Please transcribe the listing that follows exactly; images are to be excluded.

_Records for processing_.
• • •
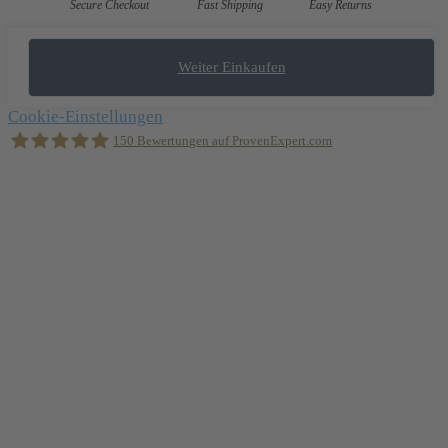
Secure Checkout
Fast Shipping
Easy Returns
Weiter Einkaufen
Cookie-Einstellungen
150
Bewertungen auf ProvenExpert.com
Holger Korsten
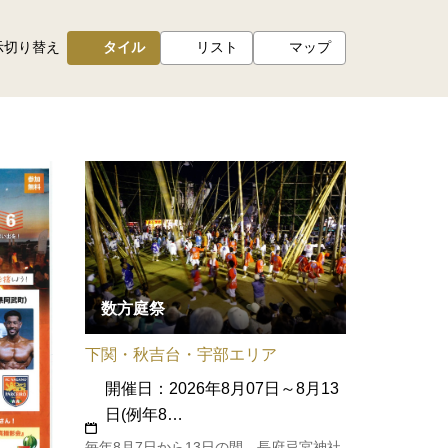
示切り替え
タイル
リスト
マップ
数方庭祭
下関・秋吉台・宇部エリア
開催日：2026年8月07日～8月13
日(例年8…
毎年8月7日から13日の間、長府忌宮神社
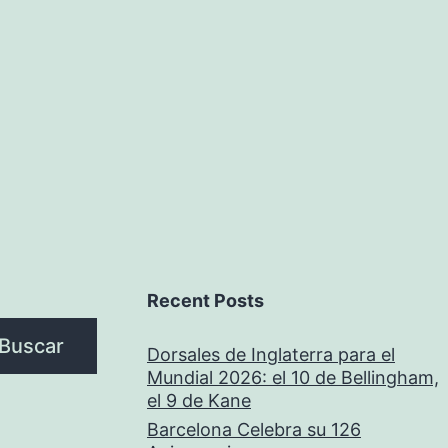
Recent Posts
Buscar
Dorsales de Inglaterra para el
Mundial 2026: el 10 de Bellingham,
el 9 de Kane
Barcelona Celebra su 126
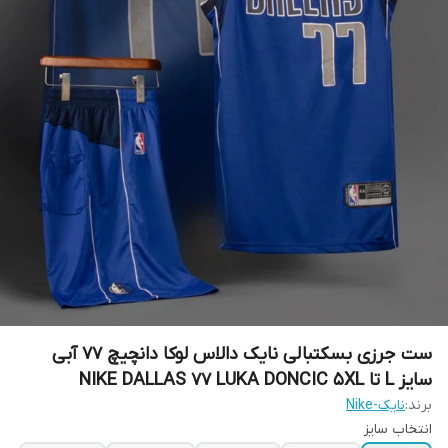
ست جرزی بسکتبالی نایک دالاس لوکا دانچیچ 77 آبی
سایز L تا NIKE DALLAS 77 LUKA DONCIC 5XL
برند:
نایک-Nike
انتخاب سایز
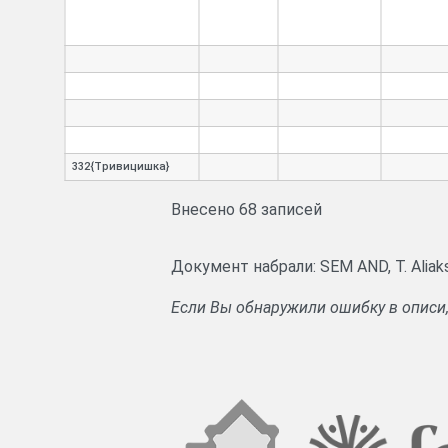
332{Тривицишка}
Внесено 68 записей
Документ набрали: SEM AND, T. Alia
Если Вы обнаружили ошибку в описи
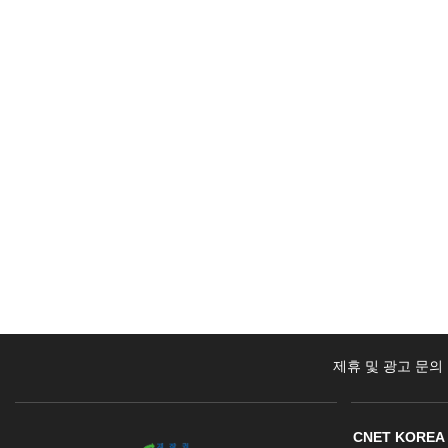
제휴 및 광고 문의
CNET KOREA 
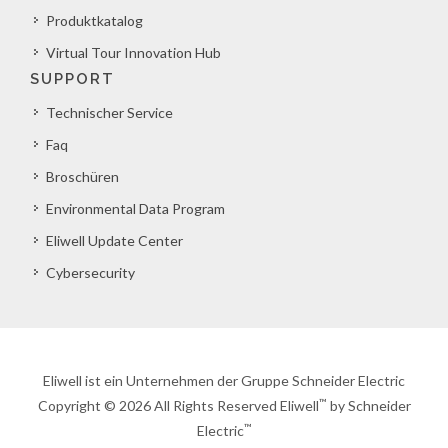
Produktkatalog
Virtual Tour Innovation Hub
SUPPORT
Technischer Service
Faq
Broschüren
Environmental Data Program
Eliwell Update Center
Cybersecurity
Eliwell ist ein Unternehmen der Gruppe Schneider Electric
™
Copyright © 2026 All Rights Reserved Eliwell
by Schneider
™
Electric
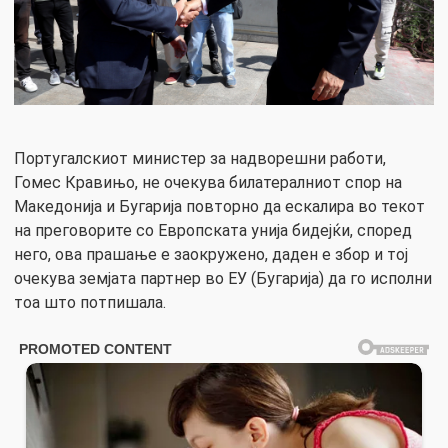
Португалскиот министер за надворешни работи,
Гомес Кравињо, не очекува билатералниот спор на
Македонија и Бугарија повторно да ескалира во текот
на преговорите со Европската унија бидејќи, според
него, ова прашање е заокружено, даден е збор и тој
очекува земјата партнер во ЕУ (Бугарија) да го исполни
тоа што потпишала.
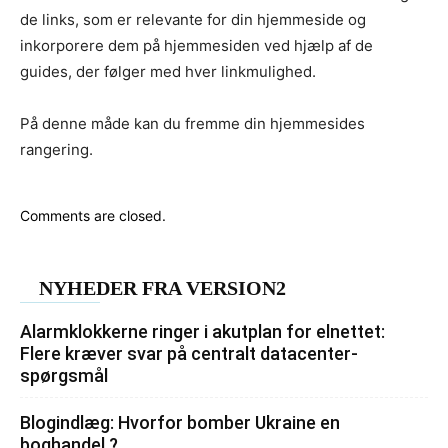
de links, som er relevante for din hjemmeside og
inkorporere dem på hjemmesiden ved hjælp af de
guides, der følger med hver linkmulighed.
På denne måde kan du fremme din hjemmesides
rangering.
Comments are closed.
NYHEDER FRA VERSION2
Alarmklokkerne ringer i akutplan for elnettet:
Flere kræver svar på centralt datacenter-
spørgsmål
Blogindlæg: Hvorfor bomber Ukraine en
boghandel ?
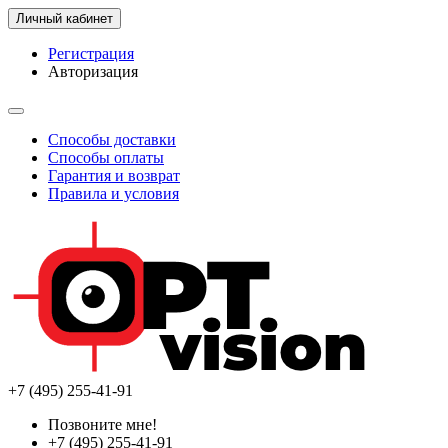
Личный кабинет
Регистрация
Авторизация
Способы доставки
Способы оплаты
Гарантия и возврат
Правила и условия
+7 (495) 255-41-91
Позвоните мне!
+7 (495) 255-41-91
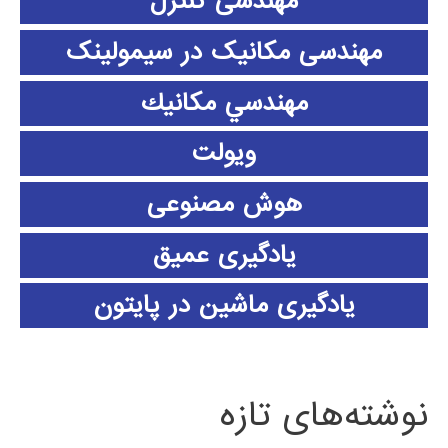
مهندسی کنترل
مهندسی مکانیک در سیمولینک
مهندسي مكانيك
ویولت
هوش مصنوعی
یادگیری عمیق
یادگیری ماشین در پایتون
نوشته‌های تازه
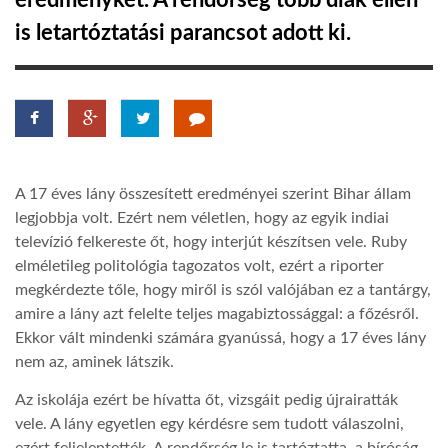
eredményket. A rendőrség több diák ellen
is letartóztatási parancsot adott ki.
TROPICALMAGAZIN
GLOBOTV
AFRIKA TUDÁSTÁR
A 17 éves lány összesített eredményei szerint Bihar állam
legjobbja volt. Ezért nem véletlen, hogy az egyik indiai
A NAP SZÉPE
televízió felkereste őt, hogy interjút készítsen vele. Ruby
elméletileg politológia tagozatos volt, ezért a riporter
megkérdezte tőle, hogy miről is szól valójában ez a tantárgy,
LINKTR.EE
amire a lány azt felelte teljes magabiztossággal: a főzésről.
Ekkor vált mindenki számára gyanússá, hogy a 17 éves lány
nem az, aminek látszik.
GLOBOZSARU
Az iskolája ezért be hívatta őt, vizsgáit pedig újrairatták
vele. A lány egyetlen egy kérdésre sem tudott válaszolni,
DOBRAVERO.HU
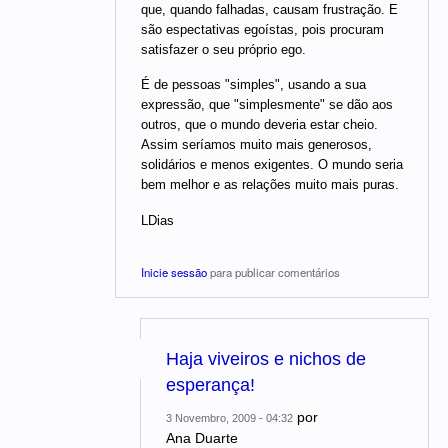
que, quando falhadas, causam frustração. E
são espectativas egoístas, pois procuram
satisfazer o seu próprio ego.
É de pessoas "simples", usando a sua
expressão, que "simplesmente" se dão aos
outros, que o mundo deveria estar cheio.
Assim seríamos muito mais generosos,
solidários e menos exigentes. O mundo seria
bem melhor e as relações muito mais puras.
LDias
Inicie sessão
para publicar comentários
Haja viveiros e nichos de
esperança!
por
3 Novembro, 2009 - 04:32
Ana Duarte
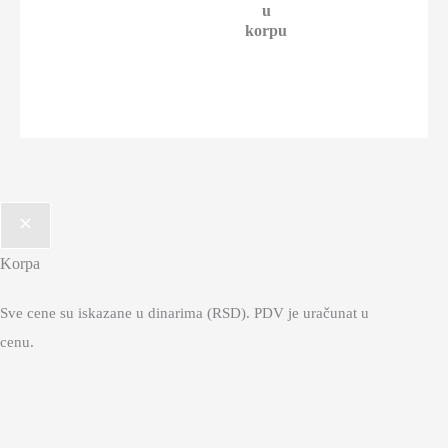
u
korpu
Korpa
Sve cene su iskazane u dinarima (RSD). PDV je uračunat u
cenu.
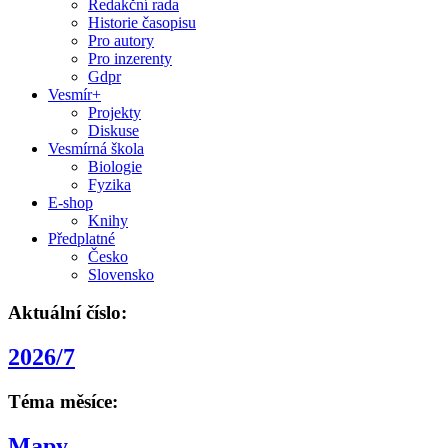
Redakční rada
Historie časopisu
Pro autory
Pro inzerenty
Gdpr
Vesmír+
Projekty
Diskuse
Vesmírná škola
Biologie
Fyzika
E-shop
Knihy
Předplatné
Česko
Slovensko
Aktuální číslo:
2026/7
Téma měsíce:
Mapy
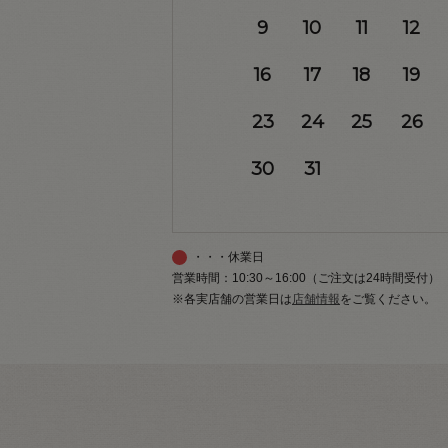
9
10
11
12
16
17
18
19
23
24
25
26
30
31
・・・休業日
営業時間：10:30～16:00（ご注文は24時間受付）
※各実店舗の営業日は
店舗情報
をご覧ください。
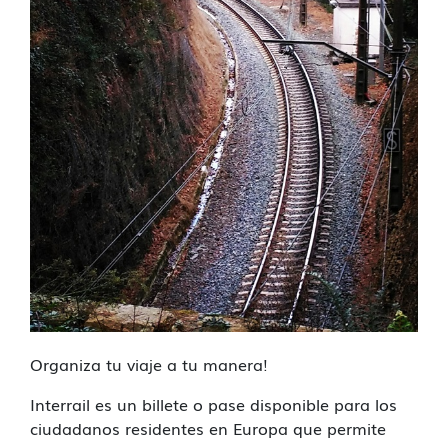
Organiza tu viaje a tu manera!
Interrail es un billete o pase disponible para los
ciudadanos residentes en Europa que permite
• • •
_Solved exercise_.
Secure Checkout
Fast Shipping
Easy Returns
Weiter Einkaufen
Cookie-Einstellungen
150
Bewertungen auf ProvenExpert.com
Holger Korsten
示切り替え
タイル
リスト
マップ
数方庭祭
下関・秋吉台・宇部エリア
開催日：2026年8月07日～8月13
日(例年8…
毎年8月7日から13日の間、長府忌宮神社
Recent Posts
Buscar
Dorsales de Inglaterra para el
Mundial 2026: el 10 de Bellingham,
el 9 de Kane
Barcelona Celebra su 126
ست جرزی بسکتبالی نایک دالاس لوکا دانچیچ 77 آبی
سایز L تا NIKE DALLAS 77 LUKA DONCIC 5XL
برند:
نایک-Nike
انتخاب سایز
332{Тривицишка}
Внесено 68 записей
Документ набрали: SEM AND, T. Alia
Если Вы обнаружили ошибку в описи
제휴 및 광고 문의
CNET KOREA 
Produktkatalog
Virtual Tour Innovation Hub
SUPPORT
Technischer Service
Faq
Broschüren
Environmental Data Program
Eliwell Update Center
Cybersecurity
Eliwell ist ein Unternehmen der Gruppe Schneider Electric
™
Copyright © 2026 All Rights Reserved Eliwell
by Schneider
™
Electric
Португалскиот министер за надворешни работи,
Гомес Кравињо, не очекува билатералниот спор на
Македонија и Бугарија повторно да ескалира во текот
на преговорите со Европската унија бидејќи, според
него, ова прашање е заокружено, даден е збор и тој
очекува земјата партнер во ЕУ (Бугарија) да го исполни
тоа што потпишала.
de links, som er relevante for din hjemmeside og
inkorporere dem på hjemmesiden ved hjælp af de
guides, der følger med hver linkmulighed.
På denne måde kan du fremme din hjemmesides
rangering.
Comments are closed.
NYHEDER FRA VERSION2
Alarmklokkerne ringer i akutplan for elnettet:
Flere kræver svar på centralt datacenter-
spørgsmål
Blogindlæg: Hvorfor bomber Ukraine en
boghandel ?
Личный кабинет
Регистрация
Авторизация
Способы доставки
Способы оплаты
Гарантия и возврат
Правила и условия
+7 (495) 255-41-91
Позвоните мне!
+7 (495) 255-41-91
مهندسی کنترل
مهندسی مکانیک در سیمولینک
مهندسي مكانيك
ویولت
هوش مصنوعی
یادگیری عمیق
یادگیری ماشین در پایتون
نوشته‌های تازه
eredményket. A rendőrség több diák ellen
is letartóztatási parancsot adott ki.
TROPICALMAGAZIN
GLOBOTV
AFRIKA TUDÁSTÁR
A 17 éves lány összesített eredményei szerint Bihar állam
legjobbja volt. Ezért nem véletlen, hogy az egyik indiai
A NAP SZÉPE
televízió felkereste őt, hogy interjút készítsen vele. Ruby
elméletileg politológia tagozatos volt, ezért a riporter
megkérdezte tőle, hogy miről is szól valójában ez a tantárgy,
LINKTR.EE
amire a lány azt felelte teljes magabiztossággal: a főzésről.
Ekkor vált mindenki számára gyanússá, hogy a 17 éves lány
nem az, aminek látszik.
GLOBOZSARU
Az iskolája ezért be hívatta őt, vizsgáit pedig újrairatták
vele. A lány egyetlen egy kérdésre sem tudott válaszolni,
DOBRAVERO.HU
que, quando falhadas, causam frustração. E
são espectativas egoístas, pois procuram
satisfazer o seu próprio ego.
É de pessoas "simples", usando a sua
expressão, que "simplesmente" se dão aos
outros, que o mundo deveria estar cheio.
Assim seríamos muito mais generosos,
solidários e menos exigentes. O mundo seria
bem melhor e as relações muito mais puras.
LDias
Inicie sessão
para publicar comentários
Haja viveiros e nichos de
esperança!
por
3 Novembro, 2009 - 04:32
Ana Duarte
u
korpu
Korpa
Sve cene su iskazane u dinarima (RSD). PDV je uračunat u
cenu.
Redakční rada
Historie časopisu
Pro autory
Pro inzerenty
Gdpr
Vesmír+
Projekty
Diskuse
Vesmírná škola
Biologie
Fyzika
E-shop
Knihy
Předplatné
Česko
Slovensko
Aktuální číslo:
2026/7
Téma měsíce:
Mapy
9
10
11
12
16
17
18
19
23
24
25
26
30
31
・・・休業日
営業時間：10:30～16:00（ご注文は24時間受付）
※各実店舗の営業日は
店舗情報
をご覧ください。
Organiza tu viaje a tu manera!
Interrail es un billete o pase disponible para los
ciudadanos residentes en Europa que permite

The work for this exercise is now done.